EXERCISE PROMPT:
Leave the images out, and otherwise write out each entry exactly.

(Stored data)
=-=-=

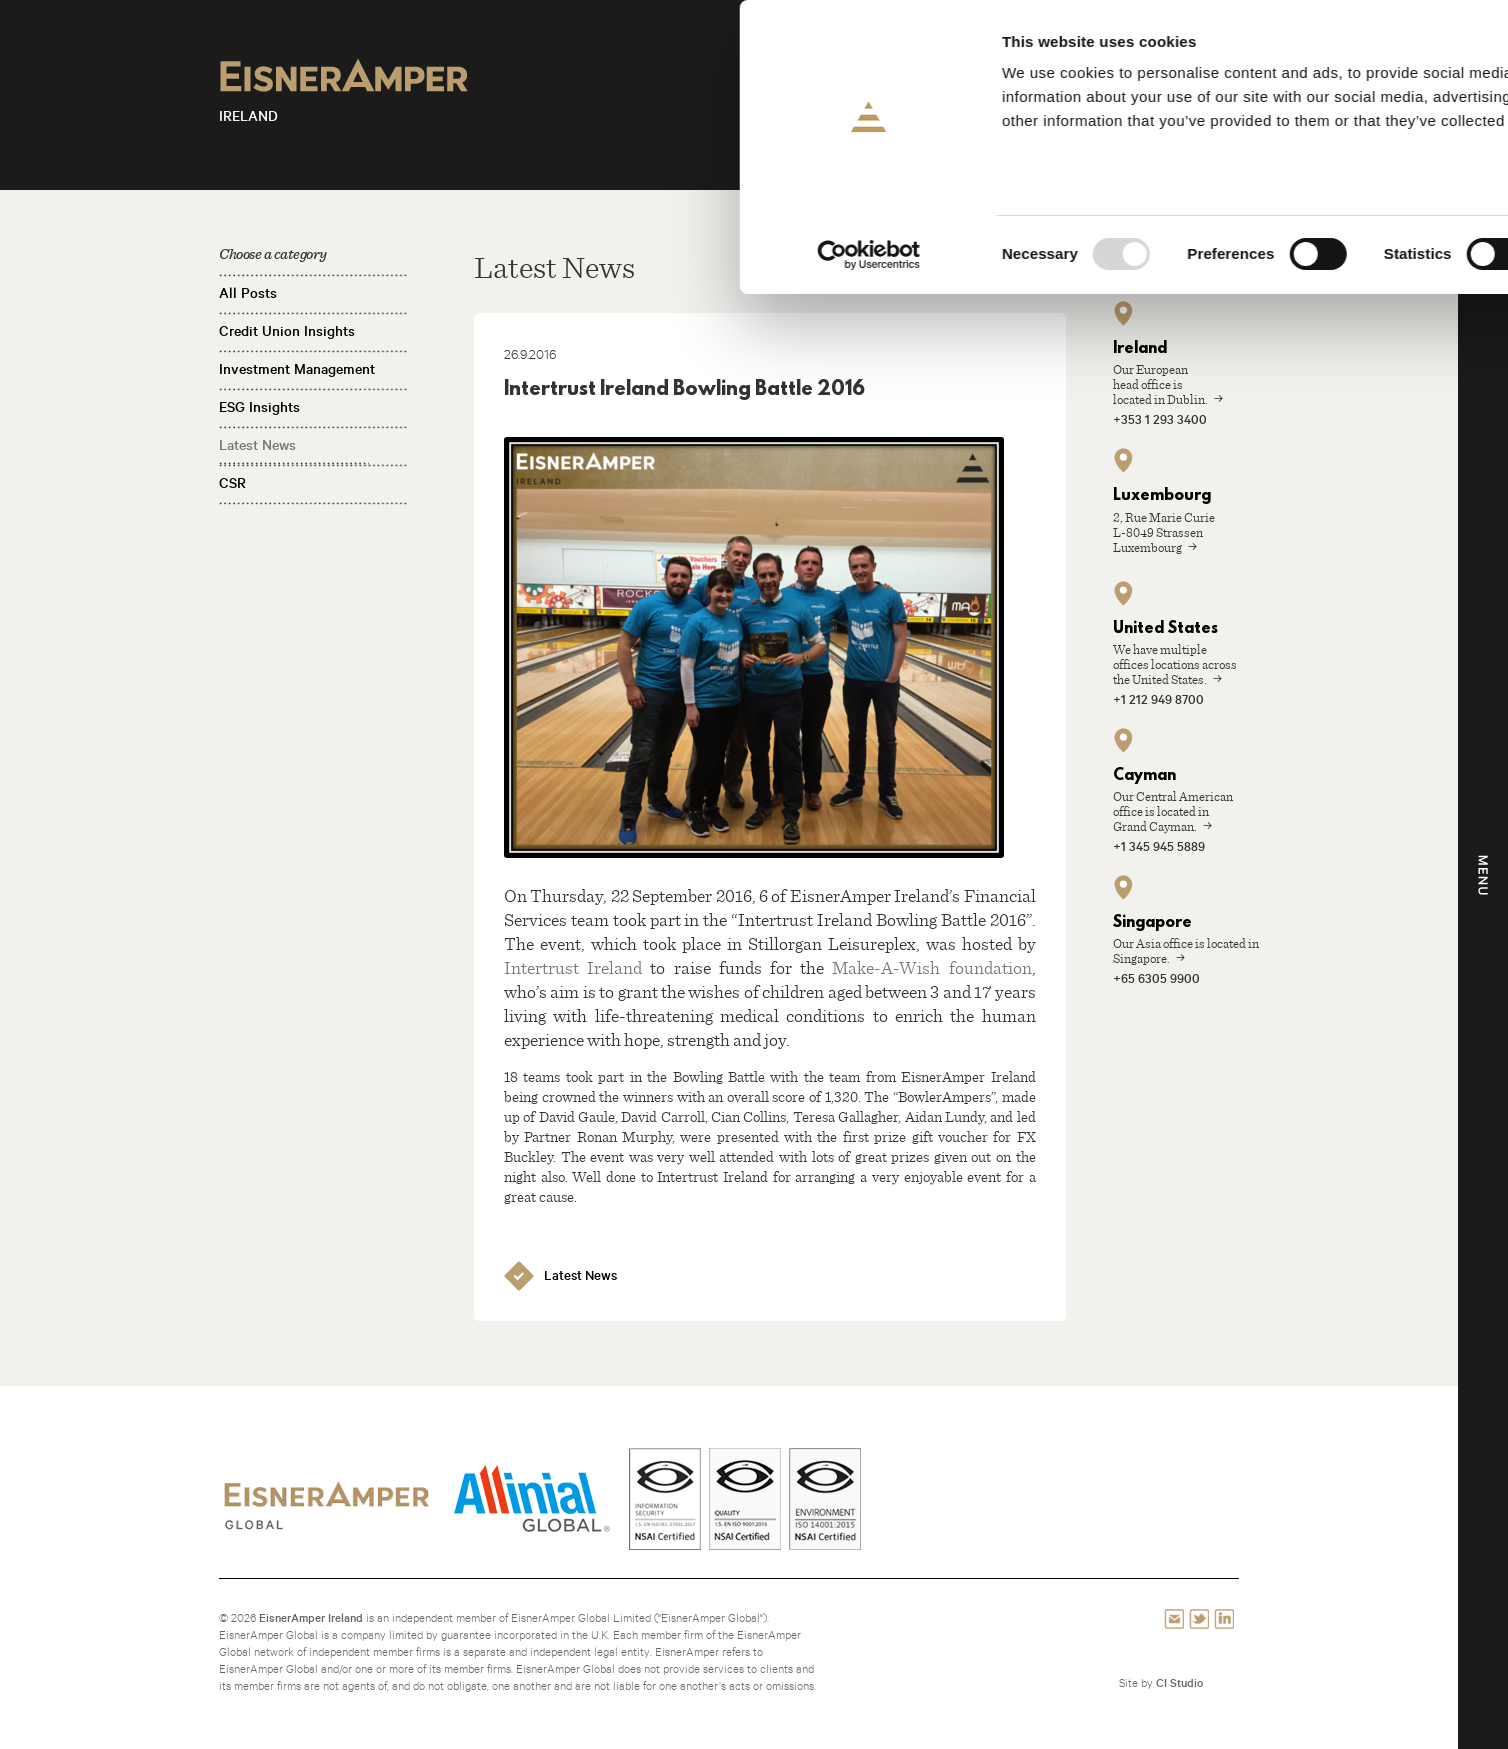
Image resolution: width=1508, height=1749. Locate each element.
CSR (232, 483)
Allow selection (1341, 108)
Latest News (257, 445)
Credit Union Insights (287, 331)
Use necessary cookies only (1340, 166)
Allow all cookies (1341, 49)
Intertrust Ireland (573, 967)
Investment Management (297, 369)
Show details (1049, 254)
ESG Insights (259, 407)
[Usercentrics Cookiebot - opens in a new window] (129, 255)
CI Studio (1179, 1682)
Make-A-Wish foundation (931, 967)
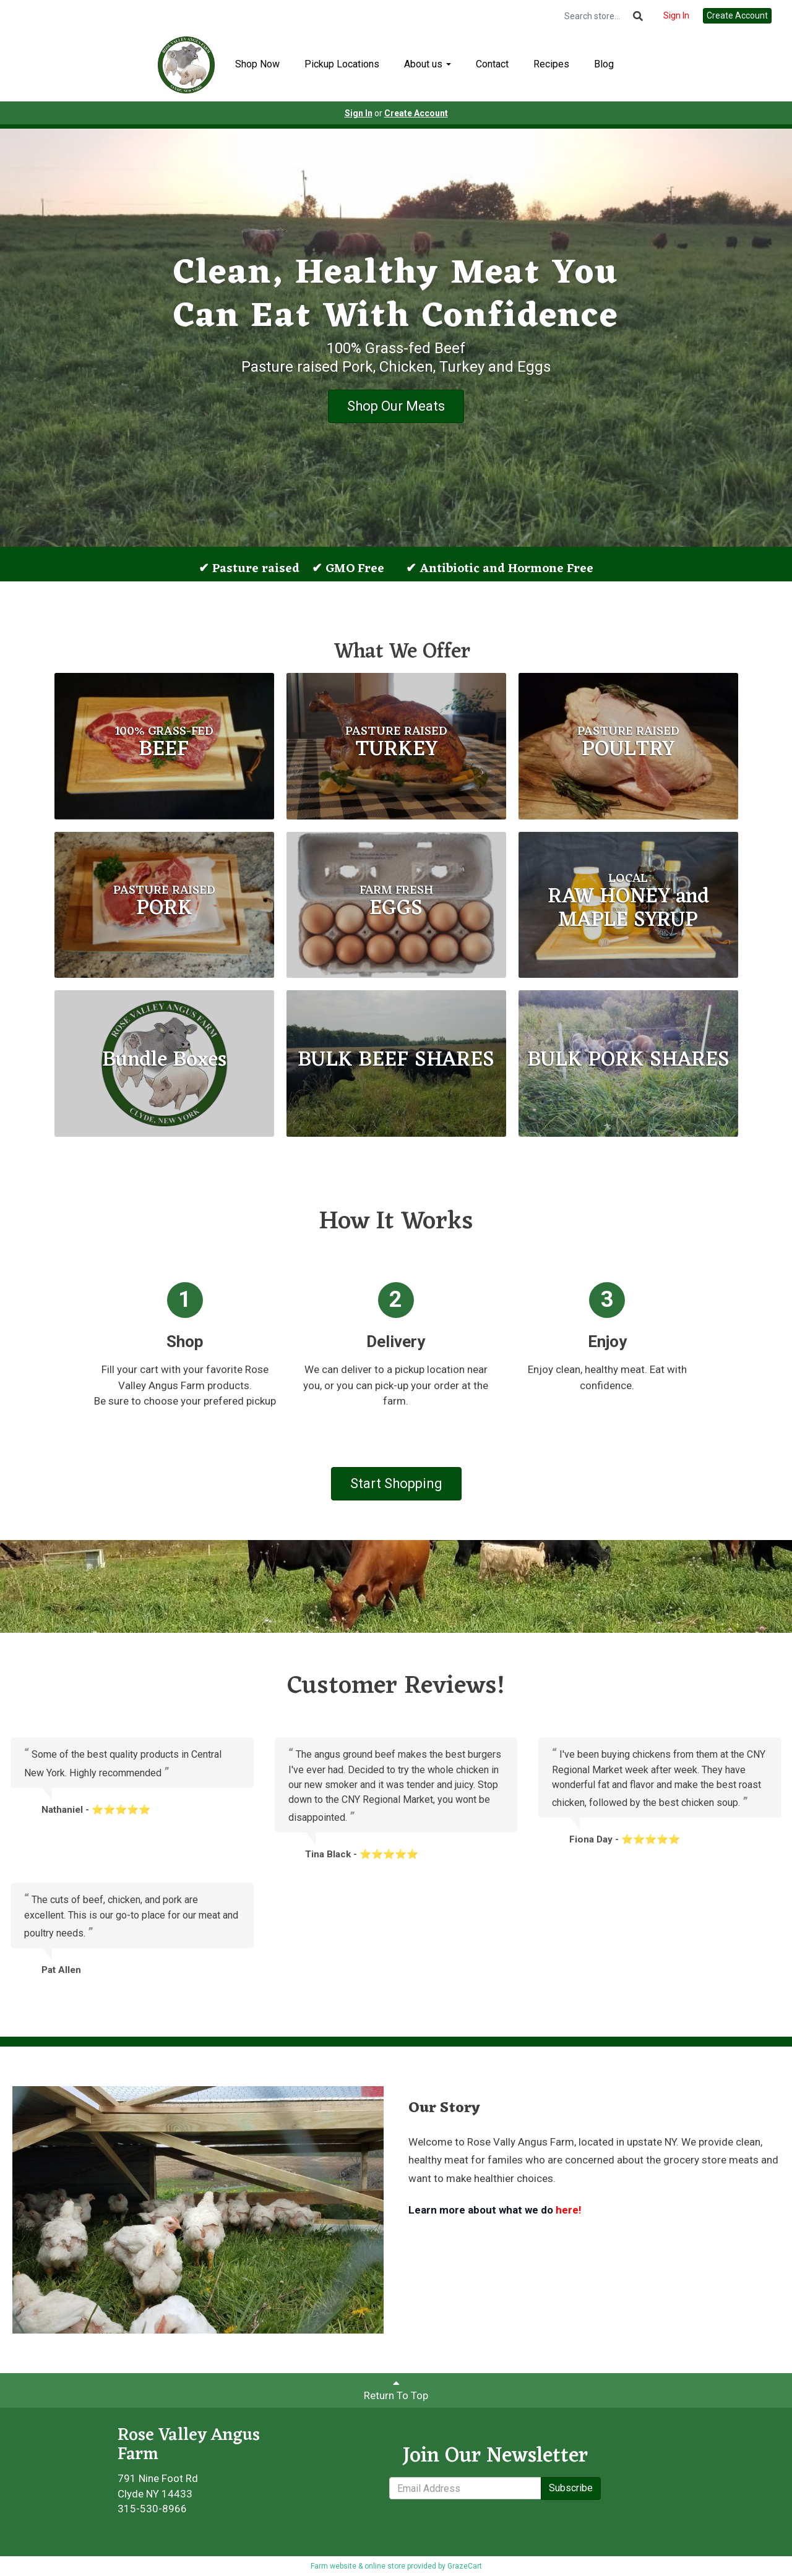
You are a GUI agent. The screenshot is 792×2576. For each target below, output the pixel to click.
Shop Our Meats (396, 406)
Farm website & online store (358, 2566)
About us (427, 64)
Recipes (551, 64)
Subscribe (571, 2488)
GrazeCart (464, 2566)
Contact (492, 64)
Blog (604, 64)
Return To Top (396, 2389)
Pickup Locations (341, 64)
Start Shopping (396, 1483)
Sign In (676, 15)
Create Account (737, 15)
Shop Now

=-=-=

EXERCISE SOLUTION:
Image resolution: width=1508, height=1749. Locate each element.
CSR (232, 483)
Allow selection (1341, 108)
Latest News (257, 445)
Credit Union Insights (287, 331)
Use necessary cookies only (1340, 166)
Allow all cookies (1341, 49)
Intertrust Ireland (573, 967)
Investment Management (297, 369)
Show details (1049, 254)
ESG Insights (259, 407)
[Usercentrics Cookiebot - opens in a new window] (129, 255)
CI Studio (1179, 1682)
Make-A-Wish foundation (931, 967)
You are a GUI agent. The screenshot is 792×2576. For each target below, output the pixel to click.
Shop Our Meats (396, 406)
Farm website & online store (358, 2566)
About us (427, 64)
Recipes (551, 64)
Subscribe (571, 2488)
GrazeCart (464, 2566)
Contact (492, 64)
Blog (604, 64)
Return To Top (396, 2389)
Pickup Locations (341, 64)
Start Shopping (396, 1483)
Sign In (676, 15)
Create Account (737, 15)
Shop Now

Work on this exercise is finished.